3. A situação tem-se agravado progressivamente, a tensão MFA-GGA tem crescido e eu tenho tentado
por todas as formas possíveis e leais dissuadir os elementos do MFA de
tomarem atitudes graves. Esgotei a minha capacidade de argumentação e vejo-me na situação de, ou passar o problema a Vá. Exa., ou
arriscar-me a atirar oficiais que estimo sinceramente, para atitudes tomadas
clandestinamente, ficando eu como inimigo, quando afinal tento apaziguar e
salvar uma situação crítica.
4. Hoje, foi-me presente o documento
que junto e representa a vontade inabalável, segundo me
dizem, dos oficiais do MFA. Não vejo outra
solução que não seja fazê-lo chegar às mãos de Vá. Exa., visto estar esgotada a minha capacidade de
argumentação.
Sinto e foi-me transmitido que os
oficiais não recuarão na atitude anunciada e, por isso mesmo, peço esclarecida e urgente intervenção de Vá.
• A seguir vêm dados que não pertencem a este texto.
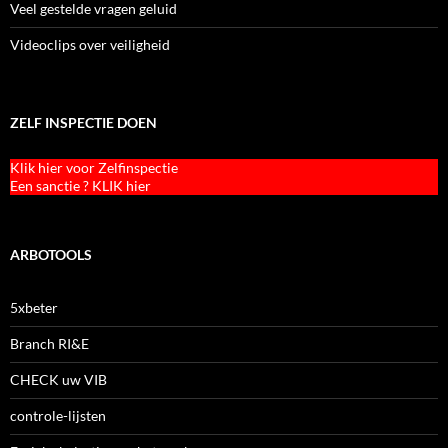
Veel gestelde vragen geluid
Videoclips over veiligheid
ZELF INSPECTIE DOEN
Klik hier voor Zelfinspectie
Een sanctie ? KLIK hier
ARBOTOOLS
5xbeter
Branch RI&E
CHECK uw VIB
controle-lijsten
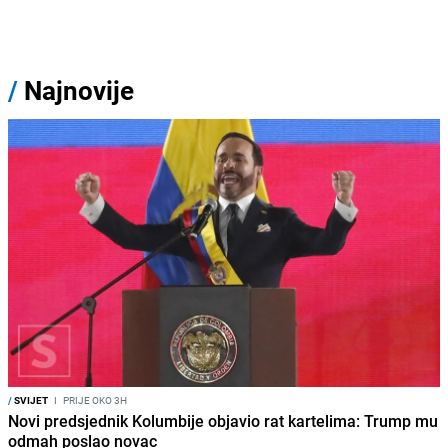
/
Najnovije
/
SVIJET
I
PRIJE OKO 3H
Novi predsjednik Kolumbije objavio rat kartelima: Trump mu
odmah poslao novac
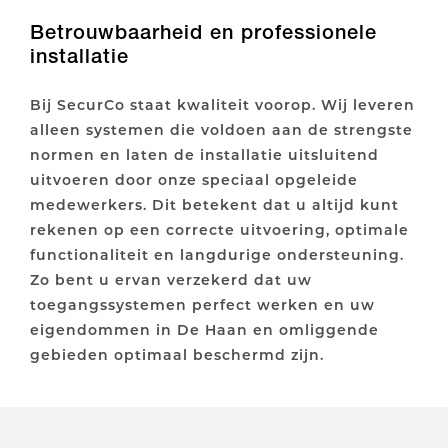
Betrouwbaarheid en professionele
installatie
Bij SecurCo staat kwaliteit voorop. Wij leveren
alleen systemen die voldoen aan de strengste
normen en laten de installatie uitsluitend
uitvoeren door onze speciaal opgeleide
medewerkers. Dit betekent dat u altijd kunt
rekenen op een correcte uitvoering, optimale
functionaliteit en langdurige ondersteuning.
Zo bent u ervan verzekerd dat uw
toegangssystemen perfect werken en uw
eigendommen in De Haan en omliggende
gebieden optimaal beschermd zijn.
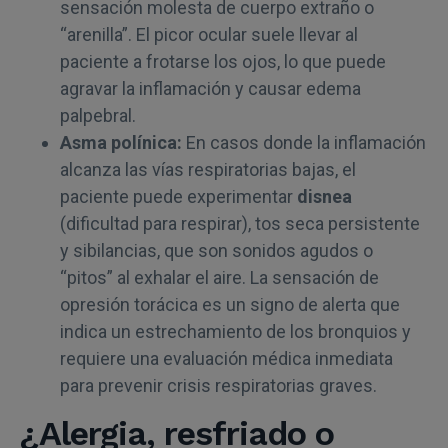
sensación molesta de cuerpo extraño o
“arenilla”. El picor ocular suele llevar al
paciente a frotarse los ojos, lo que puede
agravar la inflamación y causar edema
palpebral.
Asma polínica:
En casos donde la inflamación
alcanza las vías respiratorias bajas, el
paciente puede experimentar
disnea
(dificultad para respirar), tos seca persistente
y sibilancias, que son sonidos agudos o
“pitos” al exhalar el aire. La sensación de
opresión torácica es un signo de alerta que
indica un estrechamiento de los bronquios y
requiere una evaluación médica inmediata
para prevenir crisis respiratorias graves.
¿Alergia, resfriado o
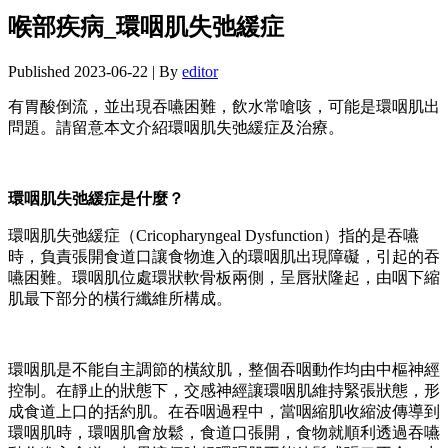
喉部疾病_環咽肌失弛緩症
Published
2023-06-22
|
By
editor
有胃酸倒流，並出現吞嚥困難，飲水常嗆咳，可能是環咽肌出
問題。請留意本文介紹環咽肌失弛緩症及治療。
環咽肌失弛緩症是什麼？
環咽肌失弛緩症（Cricopharyngeal Dysfunction）指的是吞嚥
時，負責張開食道口讓食物進入的環咽肌出現障礙，引起的吞
嚥困難。環咽肌位處環狀軟骨板兩側，呈唇狀隆起，由咽下縮
肌最下部分的橫行纖維所構成。
環咽肌是不能自主調節的橫紋肌，整個吞咽動作均由中樞神經
控制。在靜止的狀態下，交感神經讓環咽肌維持緊張狀態，形
成食道上口的括約肌。在吞咽過程中，當咽縮肌收縮波傳導到
環咽肌時，環咽肌會放鬆，食道口張開，食物就順利透過吞嚥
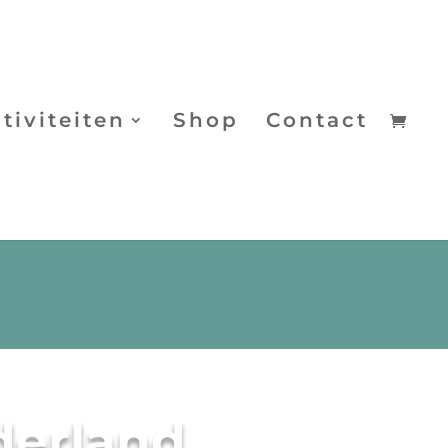
tiviteiten
Shop
Contact
derland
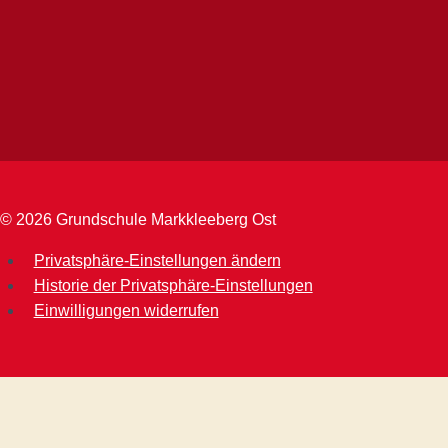
© 2026 Grundschule Markkleeberg Ost
Privatsphäre-Einstellungen ändern
Historie der Privatsphäre-Einstellungen
Einwilligungen widerrufen
WordPress Cookie Hinweis von Real Cookie Banner
Startseite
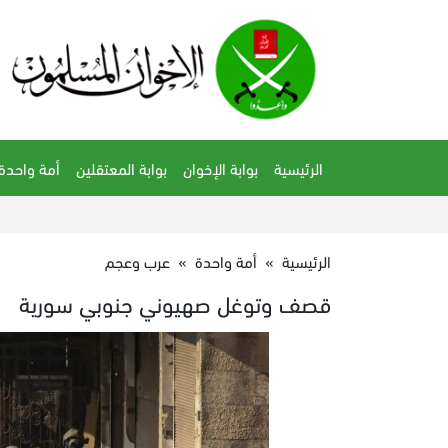
الرئيسية
بوابة الإخوان
بوابة المعتقلين
أمة واحدة
الرئيسية
»
أمة واحدة
»
عرب وعجم
قصف وتوغل صهيوني جنوبي سورية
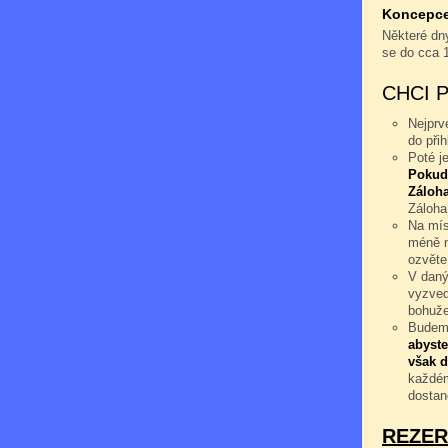
Koncepce 
Některé dny
se do cca 
CHCI 
Nejprv
do při
Poté j
Pokud
Záloha
Záloha
Na mís
méně n
ozvěte
V daný
vyzved
bohuže
Budeme
abyste
však d
každém
dostan
REZER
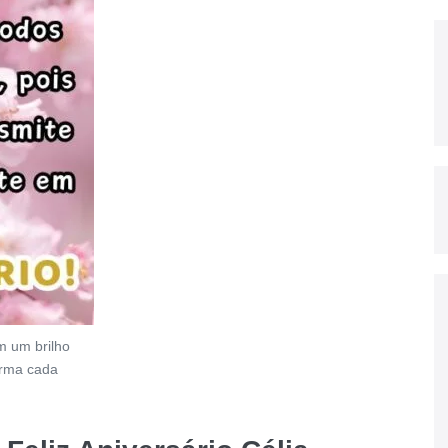
m um brilho
forma cada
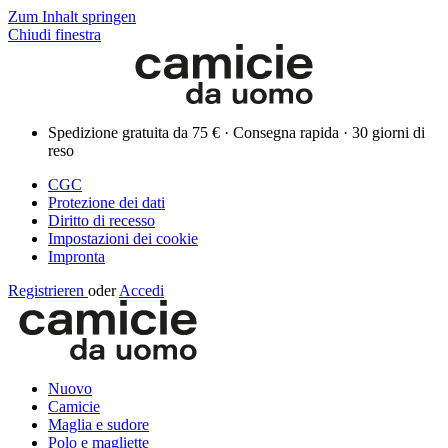
Zum Inhalt springen
Chiudi finestra
Spedizione gratuita da 75 € · Consegna rapida · 30 giorni di
reso
CGC
Protezione dei dati
Diritto di recesso
Impostazioni dei cookie
Impronta
Registrieren
oder
Accedi
Nuovo
Camicie
Maglia e sudore
Polo e magliette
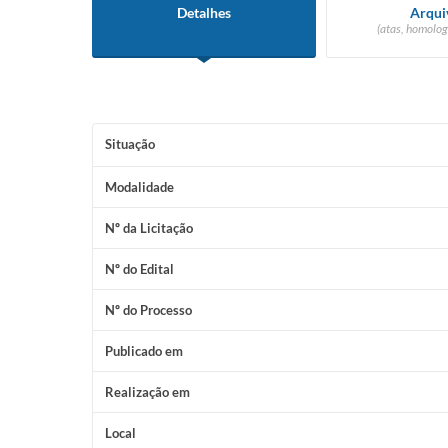
Detalhes
Arqui
(atas, homolog
Situação
Modalidade
Nº da Licitação
Nº do Edital
Nº do Processo
Publicado em
Realização em
Local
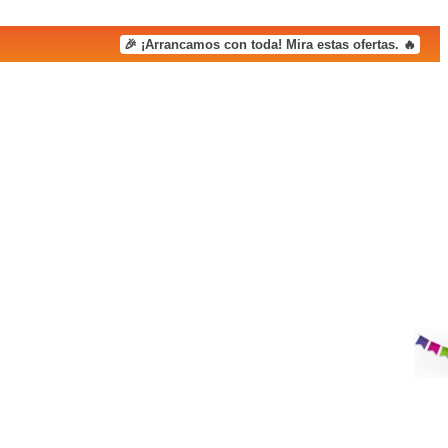
🎉 ¡Arrancamos con toda! Mira estas ofertas. 🔥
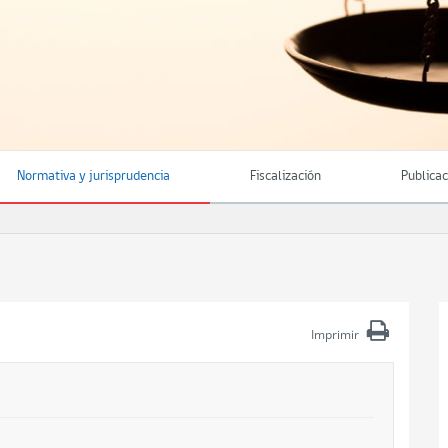
Normativa y jurisprudencia
Fiscalización
Publica
Imprimir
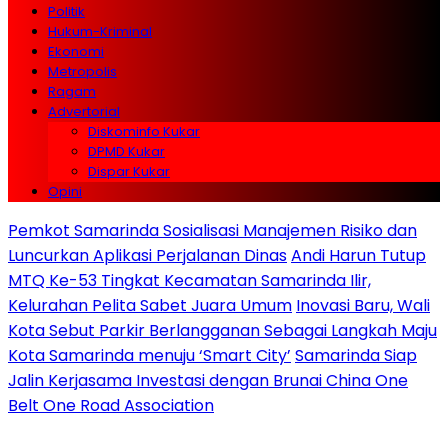
Politik
Hukum-Kriminal
Ekonomi
Metropolis
Ragam
Advertorial
Diskominfo Kukar
DPMD Kukar
Dispar Kukar
Opini
Pemkot Samarinda Sosialisasi Manajemen Risiko dan
Luncurkan Aplikasi Perjalanan Dinas
Andi Harun Tutup
MTQ Ke-53 Tingkat Kecamatan Samarinda Ilir,
Kelurahan Pelita Sabet Juara Umum
Inovasi Baru, Wali
Kota Sebut Parkir Berlangganan Sebagai Langkah Maju
Kota Samarinda menuju ‘Smart City’
Samarinda Siap
Jalin Kerjasama Investasi dengan Brunai China One
Belt One Road Association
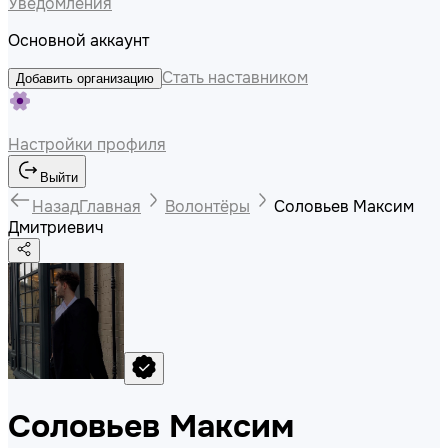
Уведомления
Основной аккаунт
Стать наставником
Добавить организацию
Настройки профиля
Выйти
Назад
Главная
Волонтёры
Соловьев Максим
Дмитриевич
Соловьев Максим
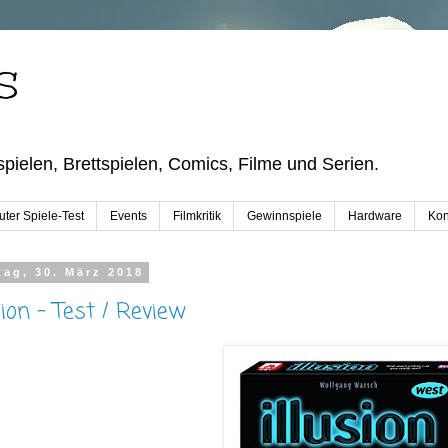
S
pielen, Brettspielen, Comics, Filme und Serien.
ter Spiele-Test
Events
Filmkritik
Gewinnspiele
Hardware
Kon
tag, 30. März 2018
sion - Test / Review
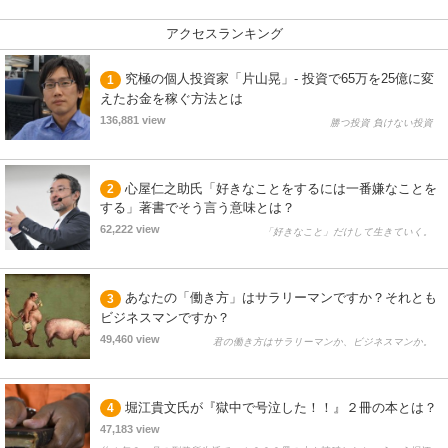
アクセスランキング
究極の個人投資家「片山晃」- 投資で65万を25億に変
1
えたお金を稼ぐ方法とは
136,881 view
勝つ投資 負けない投資
心屋仁之助氏「好きなことをするには一番嫌なことを
2
する」著書でそう言う意味とは？
62,222 view
「好きなこと」だけして生きていく。
あなたの「働き方」はサラリーマンですか？それとも
3
ビジネスマンですか？
49,460 view
君の働き方はサラリーマンか、ビジネスマンか。
堀江貴文氏が『獄中で号泣した！！』２冊の本とは？
4
47,183 view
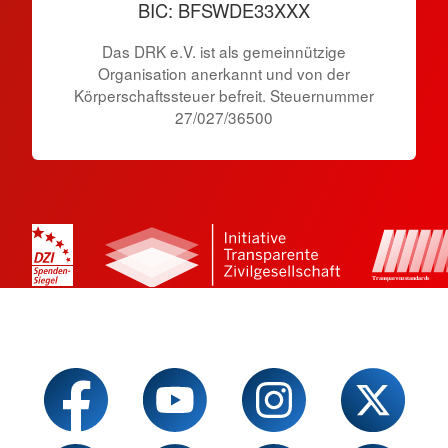
BIC: BFSWDE33XXX
Das DRK e.V. ist als gemeinnützige
Organisation anerkannt und von der
Körperschaftssteuer befreit. Steuernummer
27/027/36500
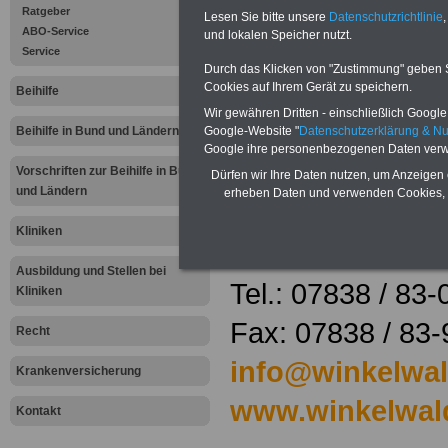
Winkelwaldklinik
Ratgeber
Lesen Sie bitte unsere
Datenschutzrichtlinie
,
ABO-Service
und lokalen Speicher nutzt.
Nordrach
Service
Durch das Klicken von "Zustimmung" geben Sie
Cookies auf Ihrem Gerät zu speichern.
Onkologische A
Beihilfe
Wir gewähren Dritten - einschließlich Google -
(AHB)- und
Google-Website "
Datenschutzerklärung & N
Beihilfe in Bund und Ländern
Google ihre personenbezogenen Daten verw
Rehaklinik
Vorschriften zur Beihilfe in Bund
Dürfen wir Ihre Daten nutzen, um Anzeigen 
und Ländern
erheben Daten und verwenden Cookies, 
Winkelwald 2-4
Kliniken
77787 Nordrach
Ausbildung und Stellen bei
Tel.: 07838 / 83-
Kliniken
Fax: 07838 / 83
Recht
info@winkelwal
Krankenversicherung
www.winkelwald
Kontakt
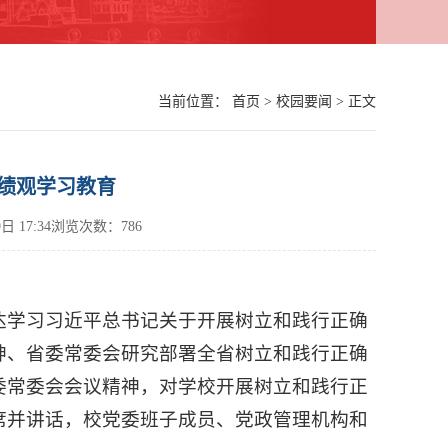
当前位置：
首页
>
校园要闻
> 正文
绩观学习教育
9日 17:34浏览次数：
786
达学习习近平总书记关于开展树立和践行正确
神、省委常委会研究部署全省树立和践行正确
委常委会会议精神，对学校开展树立和践行正
席并讲话，校党委班子成员、党政管理机构和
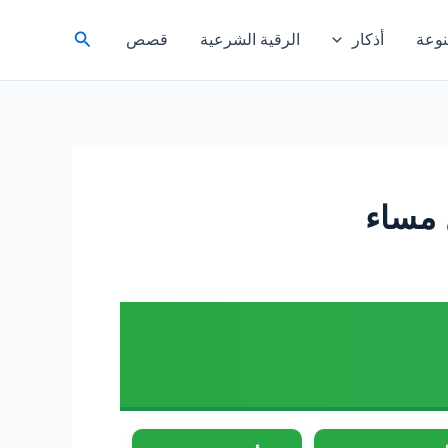
البحث
وعة
أذكار
الرقية الشرعية
قصص
 مساء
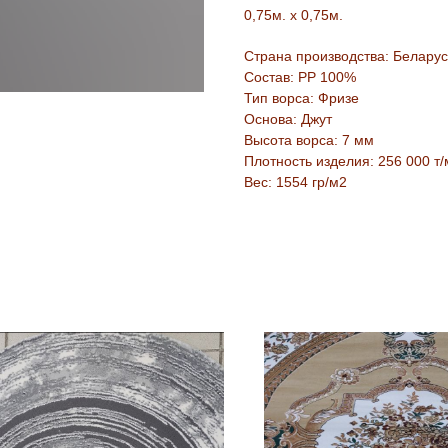
0,75м. х 0,75м.
Страна производства: Беларус
Состав: PP 100%
Тип ворса: Фризе
Основа: Джут
Высота ворса: 7 мм
Плотность изделия: 256 000 т/
Вес: 1554 гр/м2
Exa. num
assunto que reputo extremamente grave.
5. Se Vá. Exa. não intervier, a minha posição será a de tentar controlar,
muito lealmente, os acontecimentos. E isto (seja qual for o desenrolar do
processo) só até que possa
subsituir-me por quem tenha talento político para
resolver problemas para os quais não es-
tou preparado. Sinto-me extremamente fatigado, física e moralmente, e Vá. Exa. desculpará não me ter sido
possível fazer melhor.
6. Finalmente, devo acrescentar que não transmiti o problema ao Governador-Geral, pela
simples razão de que receio que ao fazê-lo se antecipe uma crise que — em minha opinião —só Vª.. Exa. pode evitar.
Com os meus
melhores cumprimentos
O CCFAA
(assinatura)
17.Jul.74
( l ) Neste telegrama. Costa Gomes
e Almeida Santos mandavam extinguir a SCCIA (Serviços de Centralizações e Coordenação de Informações de Angola) e a PI M (Polícia de Informações Militares) o que deixava as Forças Armadas Portuguesas na situação de cegas e surdas. Extintos todos os
serviços de informação então existentes, tanto o governo geral como o Comando Chefe das Forças Armadas ficavam impedidos de fazer face à gravíssima situação que se atravessava nessa altura da
eclosão dos motins. O general Silvino Silvério Marques rejeitou essas medidas de
extinção
dos serviços,
por considerá-las contra o espírito e a letra do Programa do M.F.A.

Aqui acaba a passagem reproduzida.